GREGORY NJOROGE KIRERI v REPUBLIC [2006] KEHC 211 (KLR) | Defilement | Esheria

GREGORY NJOROGE KIRERI v REPUBLIC [2006] KEHC 211 (KLR)

Full Case Text

REPUBLIC OF KENYA

IN THE HIGH COURT OF KENYA

AT NAKURU

Criminal Appeal 7 of 2005

GREGORY NJOROGE KIRERI……..…………..APPELLANT

VERSUS

REPUBLIC………………………..…………….RESPONDENT

JUDGMENT

The appellant was charged with defilement of an imbecile contrary to Section 146 of the Penal Code.  The particulars of the offence were that on the 5th day of February, 2004 at Engashura Farm of Nakuru District he had carnal knowledge of LWM, a girl under the age of 14 years, knowing her to be an imbecile.  After a full trial, he was convicted of the said charge and sentenced to ten years imprisonment.  He was aggrieved by the said conviction and sentence and preferred an appeal before this court.  He raised three grounds of appeal.  In the first one, he stated that the learned trial magistrate erred in law and fact by convicting him on hearsay evidence.  In the second ground, he stated that the learned trial magistrate failed to consider that the charge was influenced by a grudge that existed between him and some key prosecution witnesses.  Lastly, he argued that his defence was not properly weighed against the prosecution evodemce.
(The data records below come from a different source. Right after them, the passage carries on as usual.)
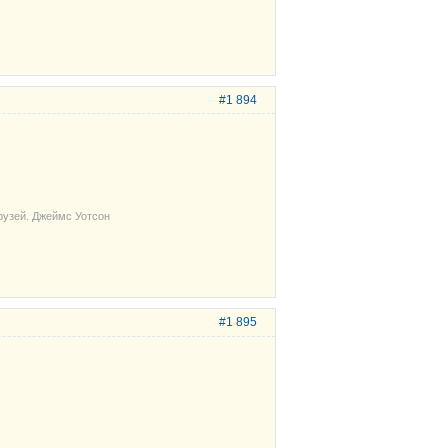
#1 894
рузей. Джеймс Уотсон
#1 895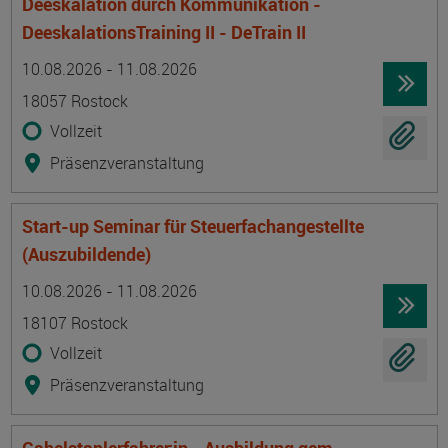
Deeskalation durch Kommunikation -
DeeskalationsTraining II - DeTrain II
Termin
Ort
Zeitmuster
Lehr- und Lernform
10.08.2026 - 11.08.2026
18057 Rostock
Vollzeit
Präsenzveranstaltung
Start-up Seminar für Steuerfachangestellte
(Auszubildende)
Termin
Ort
Zeitmuster
Lehr- und Lernform
10.08.2026 - 11.08.2026
18107 Rostock
Vollzeit
Präsenzveranstaltung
The prosecution case was that LWM, a 9 year old ago and who was mentally unstable was defiled by the appellant.  Her mother, MM (PW1) testified that on the material day, she returned to her home at about 5. 30 p.m., having left her nine year old child under the care of SK, PW2.  She was told by PW2 that the appellant had defiled the child.  PW1 checked her child’s private parts and realised that they had bloodstains.  The matter was reported to the police and thereafter the child was taken to a hospital.  PW2 had seen the appellant showing some children his private parts.  PW2 was told by her son,SKPW4), that he witnessed the appellant defiling the child.  PW3, Grace Wacu, also testified that she caught the appellant red handed as he defiled the minor.  A Clinical Officer, David Mbugua (PW5) produced a medical report (P3 Form) in confirmation of the same.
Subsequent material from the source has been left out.